Your assignment
How many lines in the listing below hold the word "authorized"? Answer with the number only.

Material for the task
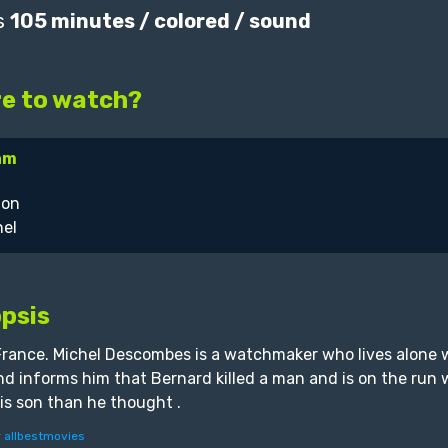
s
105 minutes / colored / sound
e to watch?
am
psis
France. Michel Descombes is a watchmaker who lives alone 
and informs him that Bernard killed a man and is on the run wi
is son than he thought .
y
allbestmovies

* * *

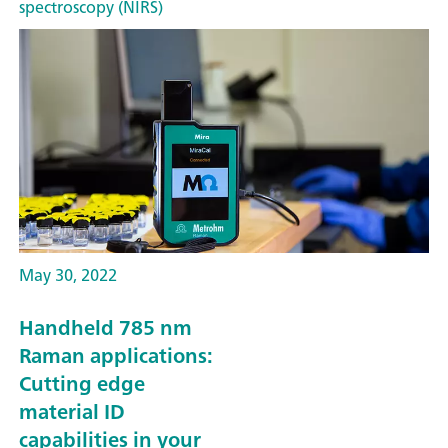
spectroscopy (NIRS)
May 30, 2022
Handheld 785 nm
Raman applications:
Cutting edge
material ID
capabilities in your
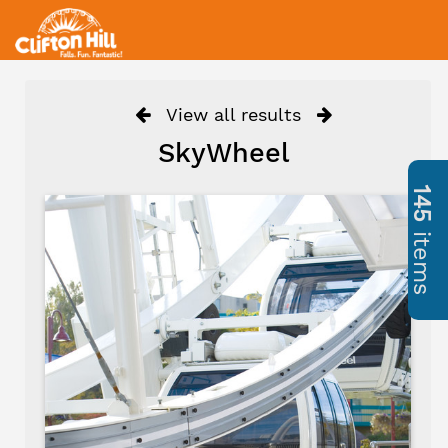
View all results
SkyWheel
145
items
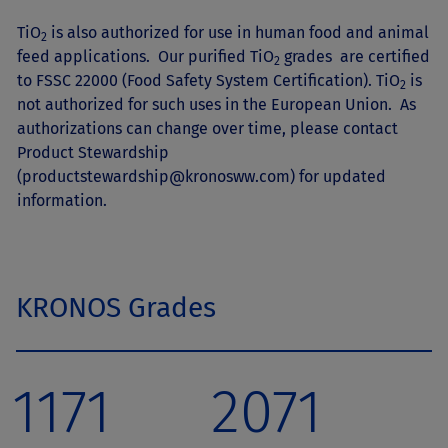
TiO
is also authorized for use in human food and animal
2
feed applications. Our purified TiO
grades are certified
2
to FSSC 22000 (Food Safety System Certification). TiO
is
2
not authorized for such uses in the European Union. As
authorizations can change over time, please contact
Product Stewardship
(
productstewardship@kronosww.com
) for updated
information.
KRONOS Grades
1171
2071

Answer to the problem
2